■ Task description:
Each line from the one containing "கர்த்தராகிய யேகோவா நித்திய" through the end of the entries below must be output exactly; no other line belongs.

■ Saved data entries:

BEGIN

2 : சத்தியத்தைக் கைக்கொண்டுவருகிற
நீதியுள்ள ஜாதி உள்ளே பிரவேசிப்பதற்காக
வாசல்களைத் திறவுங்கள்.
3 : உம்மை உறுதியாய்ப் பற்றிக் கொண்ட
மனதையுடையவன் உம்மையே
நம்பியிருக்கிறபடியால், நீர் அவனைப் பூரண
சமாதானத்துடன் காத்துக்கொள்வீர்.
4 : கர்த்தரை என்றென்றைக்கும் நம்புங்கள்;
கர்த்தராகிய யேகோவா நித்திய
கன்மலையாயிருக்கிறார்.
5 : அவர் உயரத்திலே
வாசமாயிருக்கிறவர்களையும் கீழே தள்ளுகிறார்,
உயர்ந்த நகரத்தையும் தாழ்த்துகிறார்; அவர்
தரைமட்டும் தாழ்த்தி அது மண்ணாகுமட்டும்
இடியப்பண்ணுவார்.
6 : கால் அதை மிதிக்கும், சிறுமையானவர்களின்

END

■ Answer area:
கர்த்தராகிய யேகோவா நித்திய
கன்மலையாயிருக்கிறார்.
5 : அவர் உயரத்திலே
வாசமாயிருக்கிறவர்களையும் கீழே தள்ளுகிறார்,
உயர்ந்த நகரத்தையும் தாழ்த்துகிறார்; அவர்
தரைமட்டும் தாழ்த்தி அது மண்ணாகுமட்டும்
இடியப்பண்ணுவார்.
6 : கால் அதை மிதிக்கும், சிறுமையானவர்களின்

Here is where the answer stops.